Some studies suggest that piperine can improve blood sugar and improve insulin sensitivity. In one study, 86 individuals with insulin resistance took a piperine-containing supplement for 8 weeks. After the 8 weeks, improvements were seen in their insulin sensitivity, or the ability to respond to the hormone insulin to remove glucose from the blood.

Increases Absorption of Nutrients

Black pepper is considered to have nutrient synergy, or the ability to combine with other foods to have a positive health effect. Black pepper increases the absorption of certain nutrients such as calcium, selenium, green tea, and turmeric. It is often recommended to consume calcium or selenium with a source of black pepper and to ensure any turmeric supplement you take contains black pepper.

Allergies

Black pepper allergies can manifest as tingling or itching in the mouth, hives, abdominal pain, and possible nausea and vomiting. Symptoms may also include wheezing and congestion or swelling of the lips, tongue, mouth, and throat. You should seek medical attention for life-threatening food allergy symptoms.

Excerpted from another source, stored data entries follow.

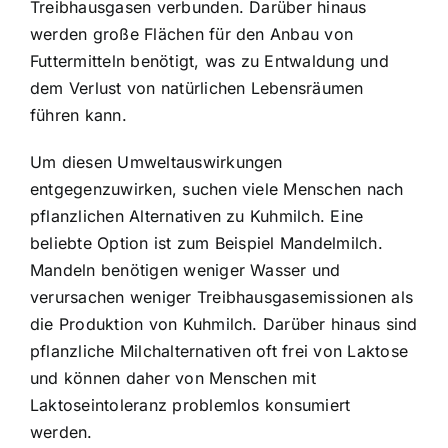
Treibhausgasen verbunden. Darüber hinaus
werden große Flächen für den Anbau von
Futtermitteln benötigt, was zu Entwaldung und
dem Verlust von natürlichen Lebensräumen
führen kann.
Um diesen Umweltauswirkungen
entgegenzuwirken, suchen viele Menschen nach
pflanzlichen Alternativen zu Kuhmilch. Eine
beliebte Option ist zum Beispiel Mandelmilch.
Mandeln benötigen weniger Wasser und
verursachen weniger Treibhausgasemissionen als
die Produktion von Kuhmilch. Darüber hinaus sind
pflanzliche Milchalternativen oft frei von Laktose
und können daher von Menschen mit
Laktoseintoleranz problemlos konsumiert
werden.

If you believe you are allergic to black pepper, see a healthcare provider who can perform testing to determine the root cause of your symptoms. In the meantime, you can substitute black pepper with other spices such as chili powder, cayenne pepper, and allspice.

Varieties

There are more than 600 varieties of black pepper spice, but only a few are commonly used in cooking. They each have characteristic tastes such as acidity, sweetness, and citrus flavors, that determine how they are used in different dishes.

For example, the Lampong variety from Indonesia has a very citrusy aroma and woodsy taste making it great for crusting steak. Or the Sarawak variety from Malaysia has an earthy, mild flavor perfect for barbecue rubs. Different types of peppercorns can also be combined and ground into a blend of flavors.

Storage

Whole peppercorns sealed in a container and stored in a cool, dry place can last up to 1 year. Ground black pepper loses its flavor over time, so be sure to use it within 4 to 6 months.